• _TASK GOAL_
For each line of the listing that holds "link", show the full line.

• _PROVIDED ENTRIES_
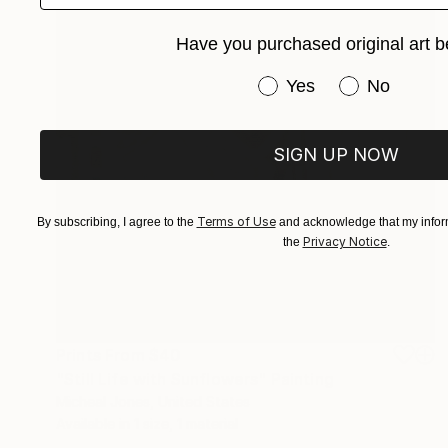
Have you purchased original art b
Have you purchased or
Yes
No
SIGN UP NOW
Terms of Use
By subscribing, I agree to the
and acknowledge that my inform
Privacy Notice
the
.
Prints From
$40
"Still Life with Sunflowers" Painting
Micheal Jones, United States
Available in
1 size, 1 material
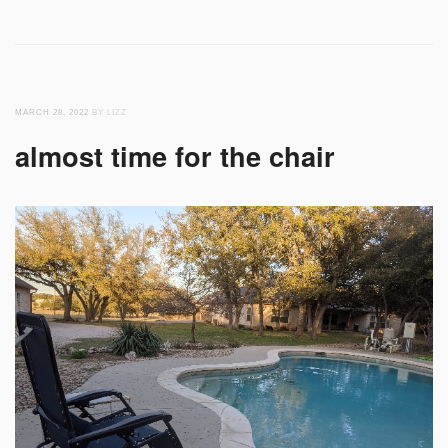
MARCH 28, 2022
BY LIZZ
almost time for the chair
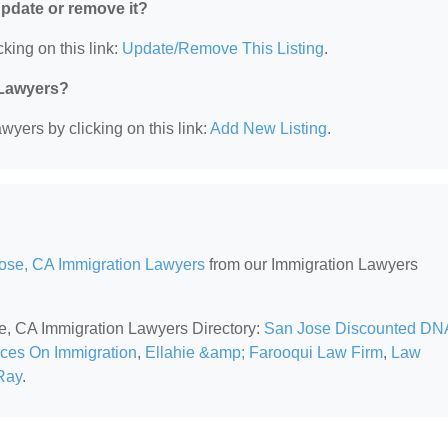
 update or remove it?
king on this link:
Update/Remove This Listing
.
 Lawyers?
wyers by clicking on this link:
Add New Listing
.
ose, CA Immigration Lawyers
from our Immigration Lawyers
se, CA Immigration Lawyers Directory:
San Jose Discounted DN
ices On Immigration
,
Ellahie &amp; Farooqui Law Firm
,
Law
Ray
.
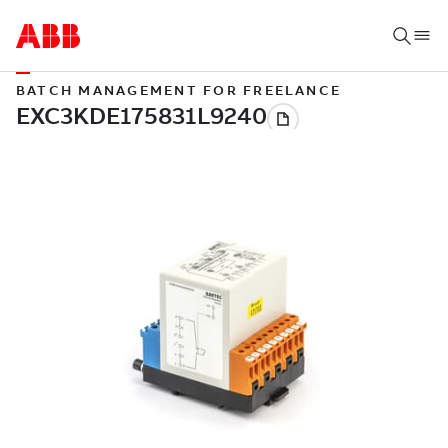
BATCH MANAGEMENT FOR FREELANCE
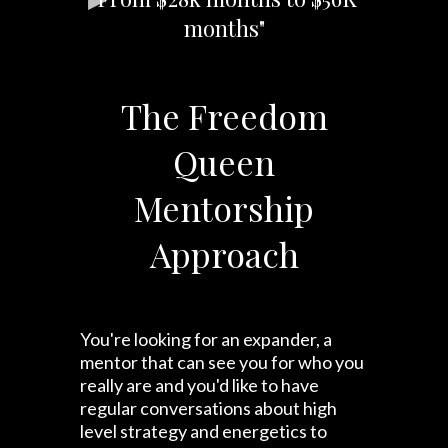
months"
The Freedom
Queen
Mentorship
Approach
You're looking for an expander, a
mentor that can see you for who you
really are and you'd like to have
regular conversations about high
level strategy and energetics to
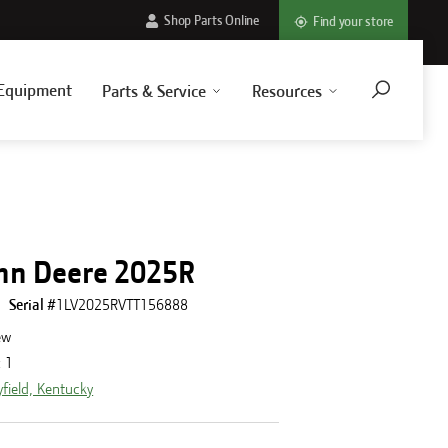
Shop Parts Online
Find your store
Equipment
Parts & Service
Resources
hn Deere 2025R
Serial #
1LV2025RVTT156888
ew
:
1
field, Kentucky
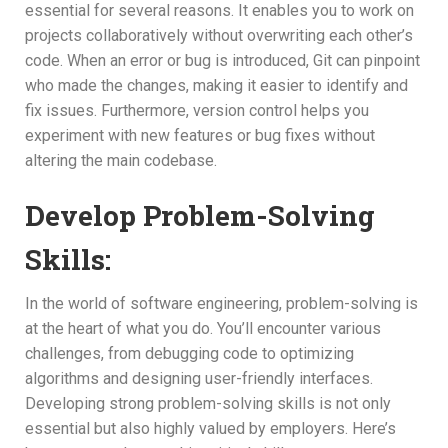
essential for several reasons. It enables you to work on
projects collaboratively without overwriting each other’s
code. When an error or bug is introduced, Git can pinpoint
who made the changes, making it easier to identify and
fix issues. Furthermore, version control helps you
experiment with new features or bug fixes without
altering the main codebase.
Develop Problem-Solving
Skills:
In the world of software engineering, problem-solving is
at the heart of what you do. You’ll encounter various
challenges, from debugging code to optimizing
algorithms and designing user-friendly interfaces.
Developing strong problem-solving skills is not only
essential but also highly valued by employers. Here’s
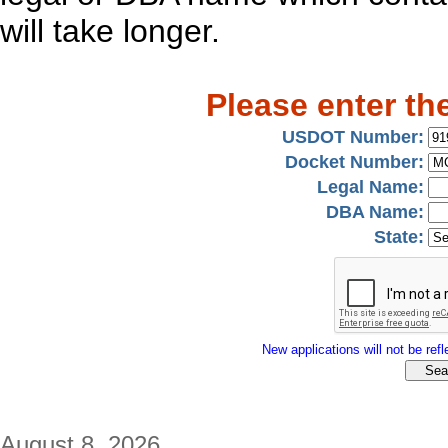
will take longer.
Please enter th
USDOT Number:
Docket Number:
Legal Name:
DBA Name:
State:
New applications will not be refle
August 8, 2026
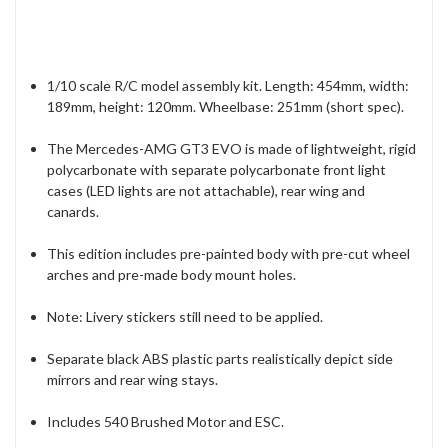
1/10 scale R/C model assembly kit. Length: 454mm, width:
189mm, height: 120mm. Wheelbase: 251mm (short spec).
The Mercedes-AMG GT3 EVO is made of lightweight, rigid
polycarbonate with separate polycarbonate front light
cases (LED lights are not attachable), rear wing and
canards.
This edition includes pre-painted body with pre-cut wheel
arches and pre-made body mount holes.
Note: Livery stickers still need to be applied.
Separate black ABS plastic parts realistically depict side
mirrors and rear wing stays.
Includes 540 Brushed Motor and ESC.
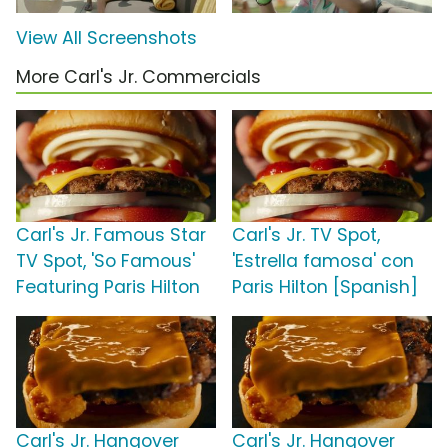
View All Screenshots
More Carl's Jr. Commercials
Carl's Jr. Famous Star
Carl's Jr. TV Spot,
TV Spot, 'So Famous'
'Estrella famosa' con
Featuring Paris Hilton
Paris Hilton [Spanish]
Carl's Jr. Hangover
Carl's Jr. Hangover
...
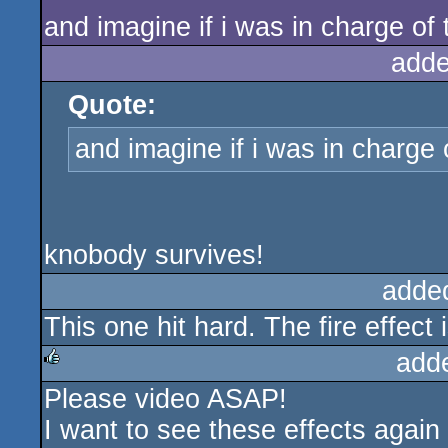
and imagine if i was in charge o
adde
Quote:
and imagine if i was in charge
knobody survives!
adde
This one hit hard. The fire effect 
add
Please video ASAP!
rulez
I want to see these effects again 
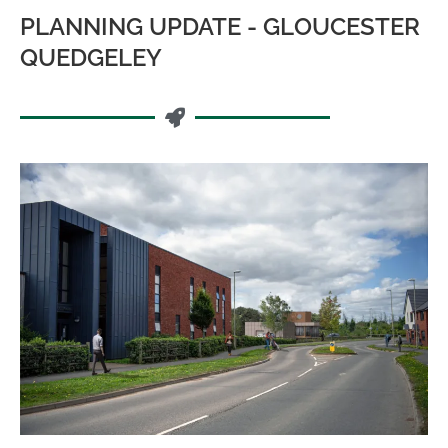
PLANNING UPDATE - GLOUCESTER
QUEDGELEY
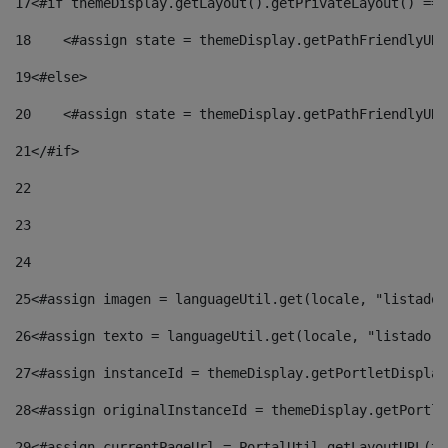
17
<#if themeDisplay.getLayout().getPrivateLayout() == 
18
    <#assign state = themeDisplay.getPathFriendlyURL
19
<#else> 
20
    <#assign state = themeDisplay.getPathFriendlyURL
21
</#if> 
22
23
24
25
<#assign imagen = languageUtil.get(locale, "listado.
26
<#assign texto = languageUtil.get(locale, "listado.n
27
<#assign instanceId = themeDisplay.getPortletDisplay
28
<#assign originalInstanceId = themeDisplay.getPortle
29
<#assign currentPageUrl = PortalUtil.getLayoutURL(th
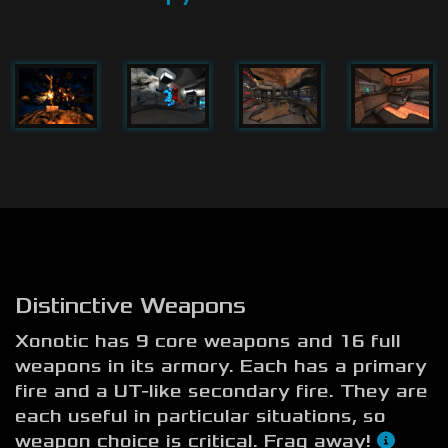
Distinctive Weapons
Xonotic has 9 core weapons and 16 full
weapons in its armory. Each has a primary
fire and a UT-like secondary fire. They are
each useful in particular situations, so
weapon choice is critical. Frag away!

• _ANSWER TO THIS PROBLEM_
king on this link:
wyers by clicking on this link:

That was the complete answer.